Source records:
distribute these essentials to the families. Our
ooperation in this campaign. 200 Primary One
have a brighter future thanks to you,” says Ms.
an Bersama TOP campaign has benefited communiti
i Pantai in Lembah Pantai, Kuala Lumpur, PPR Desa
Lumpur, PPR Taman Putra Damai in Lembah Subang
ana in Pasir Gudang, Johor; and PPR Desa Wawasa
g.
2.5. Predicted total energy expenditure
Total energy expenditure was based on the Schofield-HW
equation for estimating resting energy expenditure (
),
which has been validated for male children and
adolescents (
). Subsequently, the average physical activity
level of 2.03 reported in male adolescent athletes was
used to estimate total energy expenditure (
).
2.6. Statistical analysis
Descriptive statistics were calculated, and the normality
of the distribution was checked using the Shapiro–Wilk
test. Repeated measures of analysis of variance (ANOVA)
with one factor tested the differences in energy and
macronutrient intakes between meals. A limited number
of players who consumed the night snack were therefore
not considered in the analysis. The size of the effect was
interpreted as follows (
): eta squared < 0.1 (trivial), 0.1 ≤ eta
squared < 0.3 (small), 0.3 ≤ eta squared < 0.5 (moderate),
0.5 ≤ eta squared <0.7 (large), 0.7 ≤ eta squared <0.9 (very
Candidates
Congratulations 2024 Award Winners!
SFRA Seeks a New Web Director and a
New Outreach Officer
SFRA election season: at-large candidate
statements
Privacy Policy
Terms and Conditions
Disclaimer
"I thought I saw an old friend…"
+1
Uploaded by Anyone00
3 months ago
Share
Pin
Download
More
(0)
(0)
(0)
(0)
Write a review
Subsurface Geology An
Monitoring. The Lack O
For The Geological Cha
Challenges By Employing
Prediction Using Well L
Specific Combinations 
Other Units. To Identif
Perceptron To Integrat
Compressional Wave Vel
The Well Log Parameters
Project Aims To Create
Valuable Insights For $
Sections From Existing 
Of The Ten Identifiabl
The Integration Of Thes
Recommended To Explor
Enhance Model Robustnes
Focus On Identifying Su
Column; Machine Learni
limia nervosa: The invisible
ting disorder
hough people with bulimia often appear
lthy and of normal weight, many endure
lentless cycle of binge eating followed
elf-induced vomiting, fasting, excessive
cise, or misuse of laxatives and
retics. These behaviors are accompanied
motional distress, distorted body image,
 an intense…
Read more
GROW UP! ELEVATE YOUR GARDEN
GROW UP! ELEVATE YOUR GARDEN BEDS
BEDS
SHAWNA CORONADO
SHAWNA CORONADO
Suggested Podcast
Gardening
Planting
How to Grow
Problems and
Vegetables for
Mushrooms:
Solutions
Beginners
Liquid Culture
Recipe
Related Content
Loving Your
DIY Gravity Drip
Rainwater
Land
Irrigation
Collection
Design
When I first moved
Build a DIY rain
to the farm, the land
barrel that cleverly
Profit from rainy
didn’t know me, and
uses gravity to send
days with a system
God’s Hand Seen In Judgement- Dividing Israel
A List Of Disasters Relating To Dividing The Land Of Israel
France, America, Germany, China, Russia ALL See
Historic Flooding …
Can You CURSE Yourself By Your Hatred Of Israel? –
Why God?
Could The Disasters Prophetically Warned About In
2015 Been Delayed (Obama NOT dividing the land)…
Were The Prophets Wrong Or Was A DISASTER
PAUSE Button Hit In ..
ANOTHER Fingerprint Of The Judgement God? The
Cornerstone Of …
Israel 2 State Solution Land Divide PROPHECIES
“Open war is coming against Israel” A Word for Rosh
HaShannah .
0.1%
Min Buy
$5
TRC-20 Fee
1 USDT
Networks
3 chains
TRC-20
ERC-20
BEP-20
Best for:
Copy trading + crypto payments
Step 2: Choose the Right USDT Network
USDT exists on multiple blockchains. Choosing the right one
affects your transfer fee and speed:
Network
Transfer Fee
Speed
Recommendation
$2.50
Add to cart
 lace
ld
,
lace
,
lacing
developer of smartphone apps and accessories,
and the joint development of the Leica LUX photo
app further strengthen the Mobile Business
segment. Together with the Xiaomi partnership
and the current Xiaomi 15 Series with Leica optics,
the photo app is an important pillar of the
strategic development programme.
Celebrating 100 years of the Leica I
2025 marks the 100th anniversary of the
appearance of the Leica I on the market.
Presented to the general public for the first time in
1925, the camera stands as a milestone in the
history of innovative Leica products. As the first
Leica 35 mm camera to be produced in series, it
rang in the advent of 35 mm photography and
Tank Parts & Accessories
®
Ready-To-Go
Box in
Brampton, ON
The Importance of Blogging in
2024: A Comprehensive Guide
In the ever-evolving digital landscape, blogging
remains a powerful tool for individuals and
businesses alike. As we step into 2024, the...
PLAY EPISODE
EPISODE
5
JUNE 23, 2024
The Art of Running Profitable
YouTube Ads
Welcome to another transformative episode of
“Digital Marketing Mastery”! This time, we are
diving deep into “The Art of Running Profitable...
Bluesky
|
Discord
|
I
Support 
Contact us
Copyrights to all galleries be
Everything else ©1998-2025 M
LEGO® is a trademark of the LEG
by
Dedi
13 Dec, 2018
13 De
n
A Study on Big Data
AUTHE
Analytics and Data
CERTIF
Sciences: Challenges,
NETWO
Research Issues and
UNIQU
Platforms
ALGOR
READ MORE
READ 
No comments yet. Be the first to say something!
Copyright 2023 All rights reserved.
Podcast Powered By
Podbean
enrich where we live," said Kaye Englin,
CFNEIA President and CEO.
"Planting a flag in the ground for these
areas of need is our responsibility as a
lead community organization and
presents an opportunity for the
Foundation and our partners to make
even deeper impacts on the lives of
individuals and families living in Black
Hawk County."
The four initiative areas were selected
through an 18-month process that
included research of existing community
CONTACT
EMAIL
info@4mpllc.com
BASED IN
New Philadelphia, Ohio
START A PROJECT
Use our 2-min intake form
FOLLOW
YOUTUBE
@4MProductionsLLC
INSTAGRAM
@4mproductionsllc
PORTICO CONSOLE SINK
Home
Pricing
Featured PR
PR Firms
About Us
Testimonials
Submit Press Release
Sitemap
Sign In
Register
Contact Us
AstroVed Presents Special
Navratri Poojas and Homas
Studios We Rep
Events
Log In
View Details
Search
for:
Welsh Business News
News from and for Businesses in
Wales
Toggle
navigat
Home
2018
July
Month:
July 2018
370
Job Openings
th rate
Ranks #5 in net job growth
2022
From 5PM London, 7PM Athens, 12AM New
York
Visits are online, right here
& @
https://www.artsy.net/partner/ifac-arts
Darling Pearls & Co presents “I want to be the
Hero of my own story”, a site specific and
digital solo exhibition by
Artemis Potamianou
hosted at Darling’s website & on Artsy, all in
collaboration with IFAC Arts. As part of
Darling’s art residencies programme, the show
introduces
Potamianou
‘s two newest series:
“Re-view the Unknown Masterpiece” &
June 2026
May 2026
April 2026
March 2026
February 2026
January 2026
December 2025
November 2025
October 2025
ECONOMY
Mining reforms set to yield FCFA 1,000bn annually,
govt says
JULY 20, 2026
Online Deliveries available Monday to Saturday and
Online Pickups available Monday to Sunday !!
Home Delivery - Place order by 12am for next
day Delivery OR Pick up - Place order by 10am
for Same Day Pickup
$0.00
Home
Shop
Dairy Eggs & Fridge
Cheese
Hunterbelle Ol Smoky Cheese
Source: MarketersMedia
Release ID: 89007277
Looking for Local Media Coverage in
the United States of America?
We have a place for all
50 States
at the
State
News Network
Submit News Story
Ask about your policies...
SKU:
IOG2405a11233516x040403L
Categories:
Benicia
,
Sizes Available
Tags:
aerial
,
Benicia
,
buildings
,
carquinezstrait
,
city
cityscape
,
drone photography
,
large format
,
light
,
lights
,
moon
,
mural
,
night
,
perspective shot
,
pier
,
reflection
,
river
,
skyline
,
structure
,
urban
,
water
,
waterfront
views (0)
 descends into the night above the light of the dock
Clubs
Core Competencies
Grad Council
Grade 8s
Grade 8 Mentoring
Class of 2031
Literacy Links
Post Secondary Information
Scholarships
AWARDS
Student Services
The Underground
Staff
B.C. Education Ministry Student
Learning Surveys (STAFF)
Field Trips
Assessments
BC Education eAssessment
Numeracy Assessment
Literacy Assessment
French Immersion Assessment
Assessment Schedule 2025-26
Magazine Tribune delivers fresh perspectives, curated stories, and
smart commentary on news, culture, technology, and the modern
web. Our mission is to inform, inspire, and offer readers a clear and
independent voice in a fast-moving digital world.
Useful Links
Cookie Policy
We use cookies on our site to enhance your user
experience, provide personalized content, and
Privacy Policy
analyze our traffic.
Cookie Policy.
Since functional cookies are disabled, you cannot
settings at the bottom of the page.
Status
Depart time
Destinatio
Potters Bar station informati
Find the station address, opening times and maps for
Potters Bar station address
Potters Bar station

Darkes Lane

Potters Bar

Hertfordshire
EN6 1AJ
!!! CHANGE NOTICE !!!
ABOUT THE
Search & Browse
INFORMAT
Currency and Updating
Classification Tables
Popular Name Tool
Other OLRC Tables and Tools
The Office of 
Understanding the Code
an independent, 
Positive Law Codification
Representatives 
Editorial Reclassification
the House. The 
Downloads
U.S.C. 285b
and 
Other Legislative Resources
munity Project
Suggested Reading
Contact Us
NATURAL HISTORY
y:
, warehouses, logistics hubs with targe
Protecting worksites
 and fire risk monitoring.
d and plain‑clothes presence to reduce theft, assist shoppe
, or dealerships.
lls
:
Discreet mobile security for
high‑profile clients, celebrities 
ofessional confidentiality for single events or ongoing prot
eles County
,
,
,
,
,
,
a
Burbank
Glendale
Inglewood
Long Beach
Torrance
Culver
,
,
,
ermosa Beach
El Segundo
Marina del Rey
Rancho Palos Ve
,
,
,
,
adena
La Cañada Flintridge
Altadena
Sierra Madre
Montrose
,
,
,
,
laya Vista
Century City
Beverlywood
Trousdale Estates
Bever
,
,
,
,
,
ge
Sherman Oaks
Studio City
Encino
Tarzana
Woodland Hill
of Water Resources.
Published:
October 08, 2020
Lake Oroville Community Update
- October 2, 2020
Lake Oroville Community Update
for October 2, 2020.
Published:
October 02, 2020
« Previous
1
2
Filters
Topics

» **Exercise**:
Your answer should consist of copies of the lines above that include the string "Literacy".

» **Exercise result**:
Literacy Links
Literacy Assessment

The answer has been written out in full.